Beaucoup de bruit, et pas pour rien.
La plupart des films sont plus longs et plus bruyants qu’ils n’ont besoin de l’être. Sans un bruit a le mérite de ne durer pas plus de 90 minutes et de s’articuler autour d’une idée terrifiante : l’impératif du silence absolu. Un silence que doit respecter l’audience du film, pour s’immerger dans l’univers du long-métrage de John Krasinski où d’affreuses créatures extra-terrestres sévissent sur Terre et traquent les êtres vivants produisant le moindre son. Un pari risqué à l’heure où le pop-corn a envahi les salles et parasite bien des séances dès lors que le voisin de rangée a décidé de touiller dans son pot comme s’il jouait à Motus.
Se tirant délibérément une balle dans le pied avec cette contrainte extrême, John Krasinski la transforme en atout pour produire un film de monstres tendu et redoutablement efficace. Après une mise en place maligne de la trempe des bons films, le dispositif est rapidement installé et la salle complètement docile. Sans un bruit peut alors amorcer son virage horrifique alors que la famille va devoir lutter pour sa survie durant une nuit de terreur.
La majeure partie du film utilise les ressorts d’un film muet (la partition de Marco Beltrami, spécialiste de l’horreur, reste discrète mais menaçante) et exploite formidablement bien son concept, s’appuyant habilement sur la prestation de Millicent Simmonds, remarquée récemment dans Le musée des merveilles de Todd Haynes. S’il n’évite pas les quelques jump-scares primaires mais efficaces, il met parfaitement à profit son sens du suspens hitchcockien alors que les créatures envahissent les lieux : ce n’est pas l’explosion qui terrifie le spectateur, c’est l’anticipation de celle-ci.

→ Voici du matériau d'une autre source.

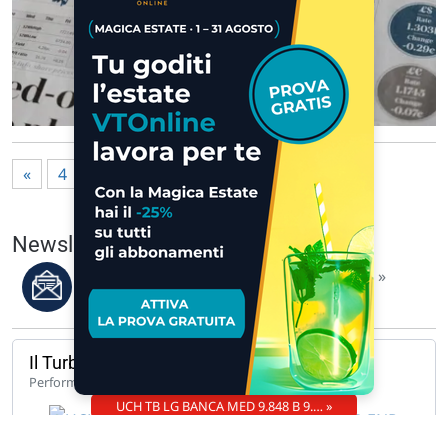
«
4
5
6
7
8
9
10
»
Newsletter del 07/08/2026
Leggi i migliori articoli della settimana »
Il Turbo del giorno
142,33%
Performance 1 anno
UCH TB LG BANCA MED 9.848 B 9.… »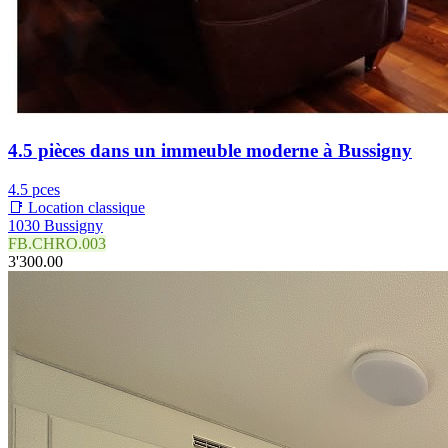
4.5 pièces dans un immeuble moderne à Bussigny
4.5 pces
📑 Location classique
1030 Bussigny
FB.CHRO.003
3'300.00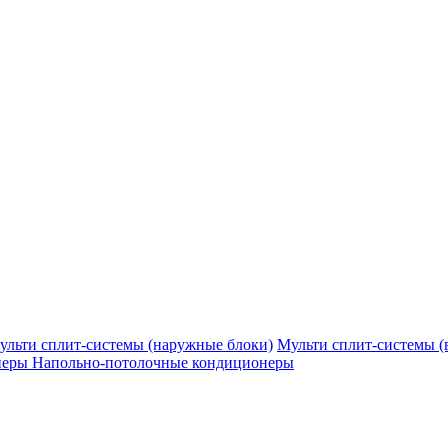
ульти сплит-системы (наружные блоки)
Мульти сплит-системы (
неры
Напольно-потолочные кондиционеры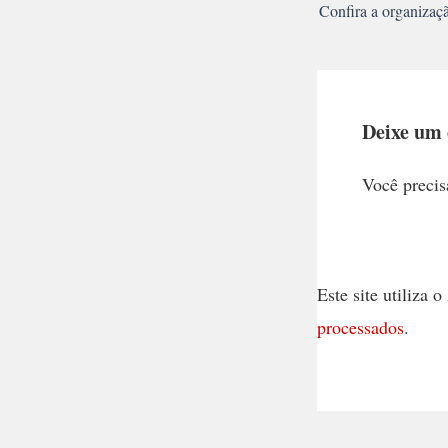
Confira a organizaç
Deixe um
Você precis
Este site utiliza
processados
.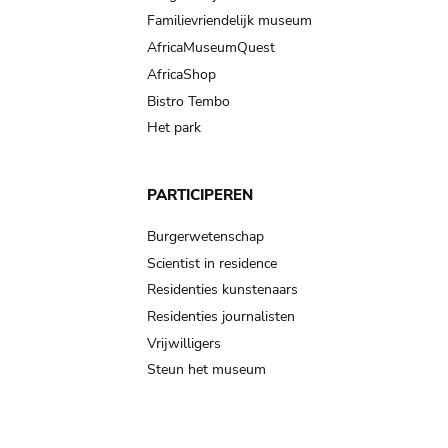
Familievriendelijk museum
AfricaMuseumQuest
AfricaShop
Bistro Tembo
Het park
PARTICIPEREN
Burgerwetenschap
Scientist in residence
Residenties kunstenaars
Residenties journalisten
Vrijwilligers
Steun het museum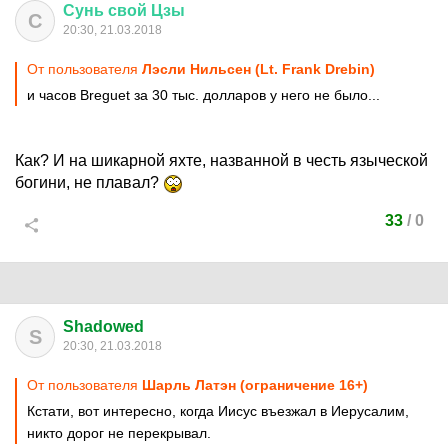
Сунь
свой
Цзы
С
20:30, 21.03.2018
От пользователя
Лэсли Нильсен (Lt. Frank Drebin)
и часов Breguet за 30 тыс. долларов у него не было...
Как? И на шикарной яхте, названной в честь языческой
богини, не плавал?
33
/
0
Shadowed
S
20:30, 21.03.2018
От пользователя
Шарль Латэн (ограничение 16+)
Кстати, вот интересно, когда Иисус въезжал в Иерусалим,
никто дорог не перекрывал.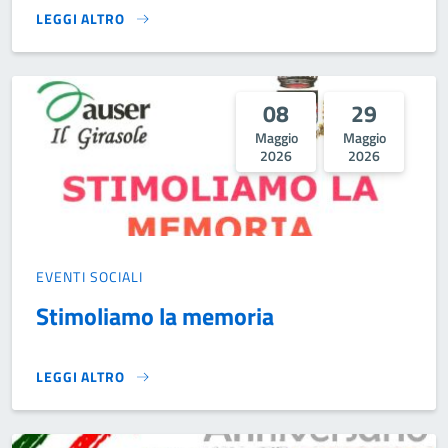
LEGGI ALTRO
UN NUOVO CICLO CHE NASCE}
08
29
Maggio
Maggio
2026
2026
EVENTI SOCIALI
Stimoliamo la memoria
LEGGI ALTRO
STIMOLIAMO LA MEMORIA}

Alors qu’il fait grand bruit aux Etats-Unis où il s’est affirmé en succès surprise au box-office au milieu des Avengers et Star Wars, le thriller nerveux de John Krasinski s’affirme comme une nouvelle pierre à l’édifice des productions de genre notables de ces dernières années. Après Get out, plus phénomène pop que véritable film culte, et l’asphyxiant It comes at night qui prouvait brillamment que la démonstration de force n’est pas indispensable pour créer l’angoisse, Sans un bruit réemploie les codes de ses prédécesseurs (les sursauts, les créatures monstrueuses, les prises de vue inquiétantes et un sound design soigné). Mieux, son heure trente de pellicule est un modèle de storytelling (simple et inventif) faisant un usage exemplaire de la grammaire sonore et visuelle pour offrir au spectateur le moment de cinéma jubilatoire qu’il est venu chercher.